MATARAM – Peranan pers dalam mencegah radikalisme dan terorisme di masyarakat sangatlah penting. Untuk itu, pers diharapkan mampu memberikan pemahaman kepada masyarakat agar tidak melakukan tindakan-tindakan yang mengarah kepada radikalisme.
Hal itu dikatakan Pelaksana Tugas Ketua Dewan Pers, M. Agung Dharmajaya, pada Workshop Peran Pers dalam Pencegahan Paham Radikalisme dan Terorisme untuk Mewujudkan Indonesia Harmoni di Mataram, Senin (7/11/2022).
Workshop ini merupakan kerjasama Dewan Pers dan Badan Nasional Penanggulangan Terorisme (BNPT) dan diikuti wartawan yang tergabung dalam anggota PWI, AJI, IJTI, AMSI, JMSI, SPS, Pewarta Foto Indonesia, PRSSNI.
Menurutnya, ada beberapa hal yang harus diperhatikan oleh wartawan maupun media terkait dengan pemberitaan tentang terorisme.

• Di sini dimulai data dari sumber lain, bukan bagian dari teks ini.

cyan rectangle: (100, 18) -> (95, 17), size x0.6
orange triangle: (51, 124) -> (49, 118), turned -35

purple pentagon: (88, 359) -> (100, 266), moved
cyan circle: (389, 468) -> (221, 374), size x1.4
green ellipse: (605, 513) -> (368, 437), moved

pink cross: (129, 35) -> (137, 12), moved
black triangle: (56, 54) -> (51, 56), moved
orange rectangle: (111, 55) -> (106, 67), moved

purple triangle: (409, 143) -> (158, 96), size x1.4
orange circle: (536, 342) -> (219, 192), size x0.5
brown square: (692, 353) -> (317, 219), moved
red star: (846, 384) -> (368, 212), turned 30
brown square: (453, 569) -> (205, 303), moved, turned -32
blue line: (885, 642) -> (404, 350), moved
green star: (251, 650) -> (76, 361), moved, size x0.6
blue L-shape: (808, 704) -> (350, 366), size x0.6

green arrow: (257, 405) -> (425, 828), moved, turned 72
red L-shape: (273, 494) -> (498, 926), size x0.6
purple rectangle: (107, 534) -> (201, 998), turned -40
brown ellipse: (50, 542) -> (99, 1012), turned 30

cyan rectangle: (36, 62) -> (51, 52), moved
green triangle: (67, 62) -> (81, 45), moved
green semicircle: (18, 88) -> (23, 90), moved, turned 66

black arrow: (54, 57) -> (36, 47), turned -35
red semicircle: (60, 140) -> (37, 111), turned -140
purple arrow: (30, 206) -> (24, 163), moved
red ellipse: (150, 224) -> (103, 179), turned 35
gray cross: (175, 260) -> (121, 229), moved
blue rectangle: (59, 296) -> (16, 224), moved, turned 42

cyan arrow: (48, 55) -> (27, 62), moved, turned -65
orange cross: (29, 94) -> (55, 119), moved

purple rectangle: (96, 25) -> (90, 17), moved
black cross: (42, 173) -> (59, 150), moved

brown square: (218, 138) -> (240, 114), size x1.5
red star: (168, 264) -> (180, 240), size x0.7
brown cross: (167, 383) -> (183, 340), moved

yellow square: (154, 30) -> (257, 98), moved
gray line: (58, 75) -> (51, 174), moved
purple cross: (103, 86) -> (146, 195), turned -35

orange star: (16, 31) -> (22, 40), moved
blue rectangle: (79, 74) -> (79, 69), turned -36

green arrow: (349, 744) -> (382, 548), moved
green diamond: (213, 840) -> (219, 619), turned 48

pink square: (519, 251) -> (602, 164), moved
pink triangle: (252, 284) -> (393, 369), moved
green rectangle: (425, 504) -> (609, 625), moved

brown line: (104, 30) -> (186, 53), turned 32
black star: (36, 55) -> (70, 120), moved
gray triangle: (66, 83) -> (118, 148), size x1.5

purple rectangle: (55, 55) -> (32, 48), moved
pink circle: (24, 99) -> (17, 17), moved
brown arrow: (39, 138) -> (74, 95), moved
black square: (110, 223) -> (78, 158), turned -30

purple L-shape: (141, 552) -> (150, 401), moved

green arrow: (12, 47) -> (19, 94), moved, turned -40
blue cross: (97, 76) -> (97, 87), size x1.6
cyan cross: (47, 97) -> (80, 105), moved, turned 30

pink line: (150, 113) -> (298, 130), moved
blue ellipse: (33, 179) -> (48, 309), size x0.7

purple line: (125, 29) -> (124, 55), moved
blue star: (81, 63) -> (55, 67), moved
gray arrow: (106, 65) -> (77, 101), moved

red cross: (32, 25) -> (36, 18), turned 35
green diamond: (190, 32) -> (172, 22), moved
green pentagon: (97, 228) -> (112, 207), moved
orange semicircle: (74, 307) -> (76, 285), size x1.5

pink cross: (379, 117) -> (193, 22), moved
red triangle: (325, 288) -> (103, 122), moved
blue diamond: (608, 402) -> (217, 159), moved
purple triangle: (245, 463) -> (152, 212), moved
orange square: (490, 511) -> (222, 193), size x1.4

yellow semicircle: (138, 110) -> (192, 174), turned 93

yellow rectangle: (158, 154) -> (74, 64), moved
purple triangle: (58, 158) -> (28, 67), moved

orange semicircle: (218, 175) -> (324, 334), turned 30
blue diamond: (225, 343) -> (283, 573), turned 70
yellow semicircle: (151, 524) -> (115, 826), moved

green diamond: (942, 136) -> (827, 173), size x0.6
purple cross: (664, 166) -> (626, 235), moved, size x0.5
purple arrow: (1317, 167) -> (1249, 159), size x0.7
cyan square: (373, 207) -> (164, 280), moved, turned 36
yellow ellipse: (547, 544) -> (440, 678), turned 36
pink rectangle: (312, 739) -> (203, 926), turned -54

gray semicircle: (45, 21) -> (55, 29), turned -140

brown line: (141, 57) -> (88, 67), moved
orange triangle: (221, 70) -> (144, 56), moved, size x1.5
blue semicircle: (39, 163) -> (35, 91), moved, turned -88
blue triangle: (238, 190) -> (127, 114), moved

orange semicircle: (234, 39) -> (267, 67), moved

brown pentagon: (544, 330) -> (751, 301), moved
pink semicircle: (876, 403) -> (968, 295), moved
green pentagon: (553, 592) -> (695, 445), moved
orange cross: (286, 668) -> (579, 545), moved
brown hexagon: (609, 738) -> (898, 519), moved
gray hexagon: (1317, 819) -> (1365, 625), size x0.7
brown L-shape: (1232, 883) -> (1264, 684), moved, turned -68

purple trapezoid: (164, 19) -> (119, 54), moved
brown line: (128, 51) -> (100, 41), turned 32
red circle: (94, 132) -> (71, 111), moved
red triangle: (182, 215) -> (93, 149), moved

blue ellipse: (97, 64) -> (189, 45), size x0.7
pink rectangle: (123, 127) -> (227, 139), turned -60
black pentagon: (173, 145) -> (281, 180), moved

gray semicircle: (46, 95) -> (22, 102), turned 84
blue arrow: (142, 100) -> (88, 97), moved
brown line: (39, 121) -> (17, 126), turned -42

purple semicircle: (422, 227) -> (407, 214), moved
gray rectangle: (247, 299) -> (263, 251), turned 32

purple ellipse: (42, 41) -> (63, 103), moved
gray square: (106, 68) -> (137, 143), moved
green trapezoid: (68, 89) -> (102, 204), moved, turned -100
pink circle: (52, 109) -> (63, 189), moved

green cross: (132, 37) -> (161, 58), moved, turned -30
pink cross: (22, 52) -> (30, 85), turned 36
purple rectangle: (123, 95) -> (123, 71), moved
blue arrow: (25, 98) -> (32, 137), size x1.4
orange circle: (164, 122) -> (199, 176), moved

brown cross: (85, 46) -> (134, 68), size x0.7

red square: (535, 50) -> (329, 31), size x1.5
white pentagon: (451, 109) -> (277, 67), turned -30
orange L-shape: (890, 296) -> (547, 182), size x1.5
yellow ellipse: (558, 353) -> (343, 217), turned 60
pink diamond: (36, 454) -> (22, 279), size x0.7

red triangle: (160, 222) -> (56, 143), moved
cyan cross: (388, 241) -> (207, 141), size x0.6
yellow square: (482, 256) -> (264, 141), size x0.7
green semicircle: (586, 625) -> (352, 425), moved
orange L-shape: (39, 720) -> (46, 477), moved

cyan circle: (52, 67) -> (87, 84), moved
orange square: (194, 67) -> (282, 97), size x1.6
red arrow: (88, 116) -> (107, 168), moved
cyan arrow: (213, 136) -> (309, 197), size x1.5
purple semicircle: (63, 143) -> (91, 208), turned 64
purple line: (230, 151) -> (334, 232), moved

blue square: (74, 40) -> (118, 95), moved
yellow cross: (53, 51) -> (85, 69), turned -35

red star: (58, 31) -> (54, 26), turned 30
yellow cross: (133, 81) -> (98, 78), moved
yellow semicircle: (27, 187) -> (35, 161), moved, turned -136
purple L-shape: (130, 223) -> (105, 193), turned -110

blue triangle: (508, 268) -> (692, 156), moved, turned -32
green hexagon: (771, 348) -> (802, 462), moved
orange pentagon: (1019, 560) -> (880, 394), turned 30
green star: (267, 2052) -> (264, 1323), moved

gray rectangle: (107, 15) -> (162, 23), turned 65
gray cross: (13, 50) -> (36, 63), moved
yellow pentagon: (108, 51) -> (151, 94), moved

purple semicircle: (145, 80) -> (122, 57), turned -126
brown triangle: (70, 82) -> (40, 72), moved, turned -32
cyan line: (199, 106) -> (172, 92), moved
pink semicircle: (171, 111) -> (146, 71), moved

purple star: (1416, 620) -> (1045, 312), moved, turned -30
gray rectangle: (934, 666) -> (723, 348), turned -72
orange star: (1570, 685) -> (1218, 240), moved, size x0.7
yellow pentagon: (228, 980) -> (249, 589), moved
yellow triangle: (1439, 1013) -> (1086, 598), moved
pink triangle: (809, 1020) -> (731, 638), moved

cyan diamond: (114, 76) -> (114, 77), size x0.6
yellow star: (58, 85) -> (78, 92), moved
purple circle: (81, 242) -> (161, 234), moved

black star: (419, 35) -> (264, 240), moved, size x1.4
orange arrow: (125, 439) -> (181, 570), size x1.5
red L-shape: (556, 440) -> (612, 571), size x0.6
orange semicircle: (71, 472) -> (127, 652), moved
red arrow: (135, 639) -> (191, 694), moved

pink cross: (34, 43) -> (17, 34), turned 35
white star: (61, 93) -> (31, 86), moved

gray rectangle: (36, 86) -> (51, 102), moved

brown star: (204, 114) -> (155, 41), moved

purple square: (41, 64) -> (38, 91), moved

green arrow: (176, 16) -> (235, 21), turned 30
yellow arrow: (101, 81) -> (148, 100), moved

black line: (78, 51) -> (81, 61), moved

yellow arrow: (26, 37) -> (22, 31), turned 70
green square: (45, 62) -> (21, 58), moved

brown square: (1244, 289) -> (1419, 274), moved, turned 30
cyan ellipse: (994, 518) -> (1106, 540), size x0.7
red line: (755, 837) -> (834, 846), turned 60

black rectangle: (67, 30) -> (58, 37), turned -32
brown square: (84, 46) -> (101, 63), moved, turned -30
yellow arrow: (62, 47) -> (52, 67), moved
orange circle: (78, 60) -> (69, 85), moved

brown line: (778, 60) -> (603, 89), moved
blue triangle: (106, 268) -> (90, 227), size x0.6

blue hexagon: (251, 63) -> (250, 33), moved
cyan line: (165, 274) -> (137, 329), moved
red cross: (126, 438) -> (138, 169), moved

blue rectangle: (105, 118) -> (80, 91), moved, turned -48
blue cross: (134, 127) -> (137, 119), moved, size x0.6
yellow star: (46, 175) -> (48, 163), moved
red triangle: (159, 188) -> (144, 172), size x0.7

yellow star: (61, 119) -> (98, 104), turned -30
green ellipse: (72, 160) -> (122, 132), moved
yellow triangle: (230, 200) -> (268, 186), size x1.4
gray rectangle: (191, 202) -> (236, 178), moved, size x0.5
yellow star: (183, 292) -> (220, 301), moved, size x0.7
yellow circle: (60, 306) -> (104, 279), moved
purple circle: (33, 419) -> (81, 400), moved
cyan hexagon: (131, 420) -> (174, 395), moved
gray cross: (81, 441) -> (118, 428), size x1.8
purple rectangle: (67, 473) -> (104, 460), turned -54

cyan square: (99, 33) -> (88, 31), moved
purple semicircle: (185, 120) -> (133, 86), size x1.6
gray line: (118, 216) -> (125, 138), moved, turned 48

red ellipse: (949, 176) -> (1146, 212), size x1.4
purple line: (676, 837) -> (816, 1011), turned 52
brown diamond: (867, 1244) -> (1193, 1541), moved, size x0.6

Pertama, saat meliput dan memberitakan terorisme adalah pakaian dari perang terhadap terorisme. Selain itu, penanggulangan terorisme merupakan masalah bersama. Artinya, tidak hanya menjadi urusan BNPT atau densus 88. Dalam hal ini, pers harus mengingatkan dan membantu menemukan akar-akar terorisme yang tumbuh di masyarakat.
“Artinya mencegah melalui program radikalisme jauh lebih efektif dan penting ketimbang penindakan represif atau pascakejadian,” katanya.
Hal-hal yang harus diperhatikan dalam membuat berita, tambahnya, adalah mematuhi kode etik jurnalistik. Dalam hal ini, media harus mengaburkan wajah menginisialkan nama.
Tidak hanya itu, melindungi orang-orang terdekat pelaku yang tidak memiliki kaitan apapun dengan terorisme seperti istri atau anak.
Hal ini bertujuan untuk menghindari stigmatisasi yang dilakukan oleh masyarakat terhadap anggota keluarga yang tidak memiliki kaitan dengan tindakan anggota keluarga yang lain.
“Misalnya menghindari menulis alamat, inisial ataupun keluarga pelaku yang tidak terlibat,” kata dia.
Agung juga menyarankan kepada media agar ketika memberitakan tentang terorisme tidak membuka seluruh informasi intelijen yang didapat dan bisa menggagalkan informasi aparat.
Sementara bagi media televisi disarankan untuk membatasi durasi siaran langsung. Hal ini bertujuan untuk melindungi aparat yang bertugas di lapangan dan kelancaran operasional dari aparat itu sendiri.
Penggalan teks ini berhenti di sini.